Beginning with the line that contains "The game provides", retype the entries below exactly, ending with the line that contains "ds algae. The". Leave out any pictures.

**Data provided**.
┄┄┄┄┄┄┄┄┄┄

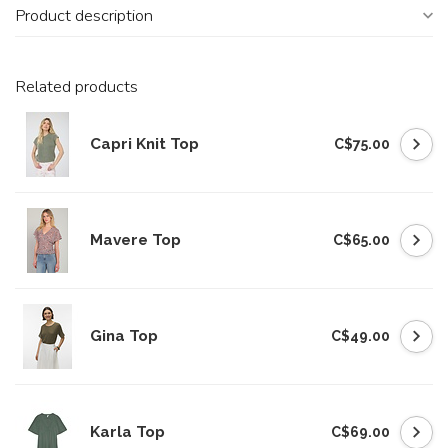
Product description
Related products
Capri Knit Top
C$75.00
Mavere Top
C$65.00
Gina Top
C$49.00
Karla Top
C$69.00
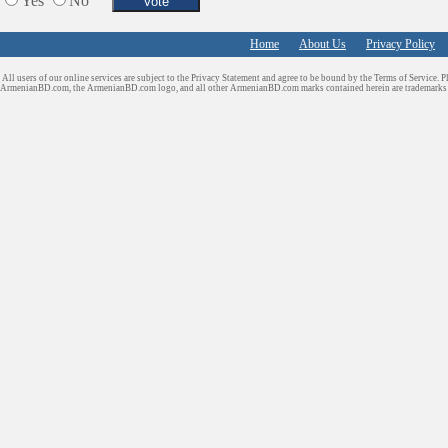
Yes
No
Home
About Us
Privacy Policy
All users of our online services are subject to the Privacy Statement and agree to be bound by the Terms of Service. P
ArmenianBD.com
, the ArmenianBD.com logo, and all other ArmenianBD.com marks contained herein are trademar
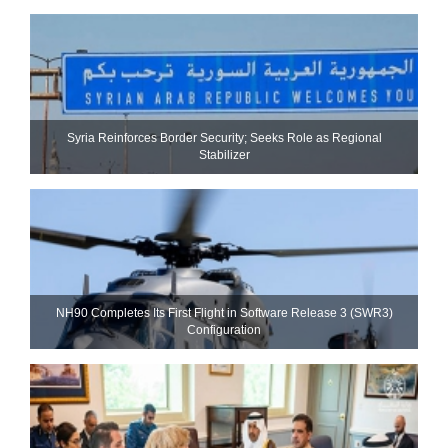
Syria Reinforces Border Security; Seeks Role as Regional
Stabilizer
NH90 Completes Its First Flight in Software Release 3 (SWR3)
Configuration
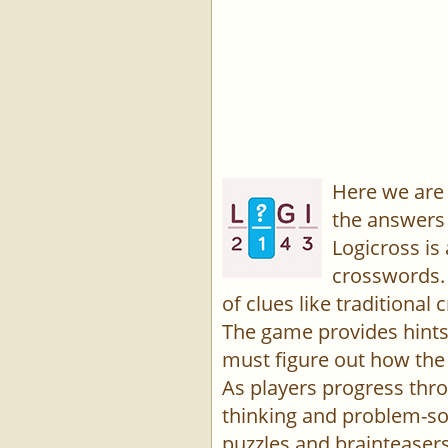
Here we are 
the answers 
Logicross is
crosswords. 
of clues like traditiona
The game provides hints,
must figure out how the 
As players progress thro
thinking and problem-sol
puzzles and brainteasers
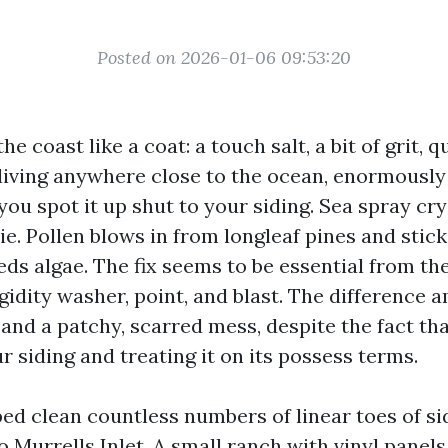
Posted on 2026-01-06 09:53:20
 coast like a coat: a touch salt, a bit of grit, qu
e living anywhere close to the ocean, enormously
you spot it up shut to your siding. Sea spray cr
ie. Pollen blows in from longleaf pines and stic
ds algae. The fix seems to be essential from th
gidity washer, point, and blast. The difference 
e and a patchy, scarred mess, despite the fact t
 siding and treating it on its possess terms.
ped clean countless numbers of linear toes of s
o Murrells Inlet. A small ranch with vinyl panel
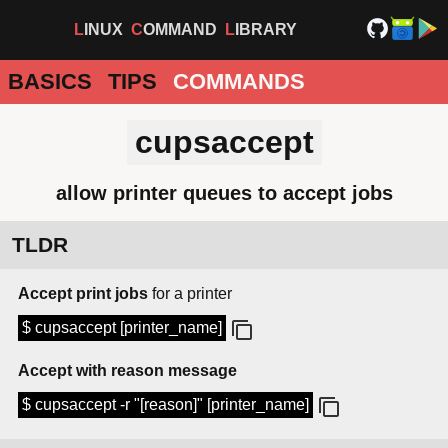
LINUX
COMMAND
LIBRARY
BASICS
TIPS
COMMANDS
cupsaccept
allow printer queues to accept jobs
TLDR
Accept print jobs
for a printer
$ cupsaccept [printer_name]
Accept with reason message
$ cupsaccept -r "[reason]" [printer_name]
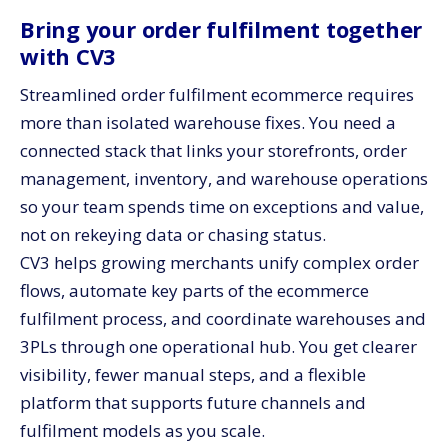
Bring your order fulfilment together
with CV3
Streamlined order fulfilment ecommerce requires
more than isolated warehouse fixes. You need a
connected stack that links your storefronts, order
management, inventory, and warehouse operations
so your team spends time on exceptions and value,
not on rekeying data or chasing status.
CV3 helps growing merchants unify complex order
flows, automate key parts of the ecommerce
fulfilment process, and coordinate warehouses and
3PLs through one operational hub. You get clearer
visibility, fewer manual steps, and a flexible
platform that supports future channels and
fulfilment models as you scale.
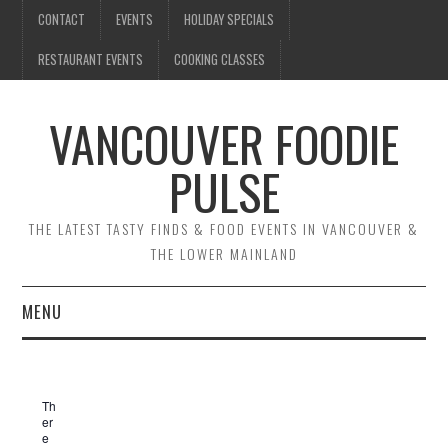
CONTACT
EVENTS
HOLIDAY SPECIALS
RESTAURANT EVENTS
COOKING CLASSES
VANCOUVER FOODIE
PULSE
THE LATEST TASTY FINDS & FOOD EVENTS IN VANCOUVER &
THE LOWER MAINLAND
MENU
CONTACT
Th
EVENTS
er
e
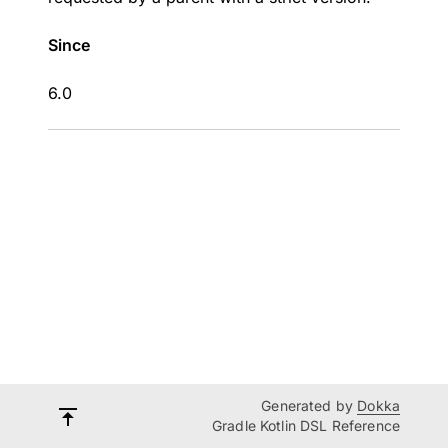
Since
6.0
Generated by
Dokka
Gradle Kotlin DSL Reference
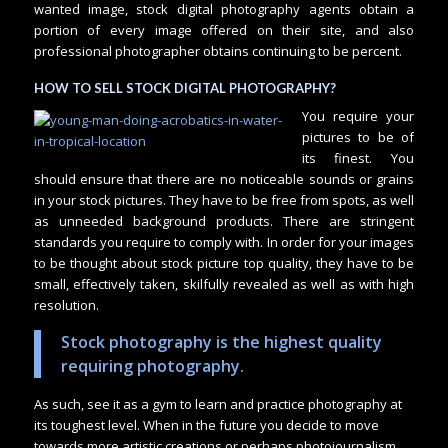
wanted image, stock digital photography agents obtain a
portion of every image offered on their site, and also
professional photographer obtains continuing to be percent.
HOW TO SELL STOCK DIGITAL PHOTOGRAPHY?
You require your
pictures to be of
its finest. You
should ensure that there are no noticeable sounds or grains
in your stock pictures. They have to be free from spots, as well
as unneeded background products. There are stringent
standards you require to comply with. In order for your images
to be thought about stock picture top quality, they have to be
small, effectively taken, skilfully revealed as well as with high
resolution.
Stock photography is the highest quality
requiring photography.
As such, see it as a gym to learn and practice photography at
its toughest level. When in the future you decide to move
towards more artistic creations or perhaps photojournalism,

┄┄┄┄┄┄┄┄┄┄

**The answer**.
The game provides hints,
must figure out how the 
As players progress thro
thinking and problem-sol
puzzles and brainteasers
Posted on 2026-01-06 09:53:20
 coast like a coat: a touch salt, a bit of grit, qu
e living anywhere close to the ocean, enormously
you spot it up shut to your siding. Sea spray cr
ie. Pollen blows in from longleaf pines and stic
ds algae. The fix seems to be essential from th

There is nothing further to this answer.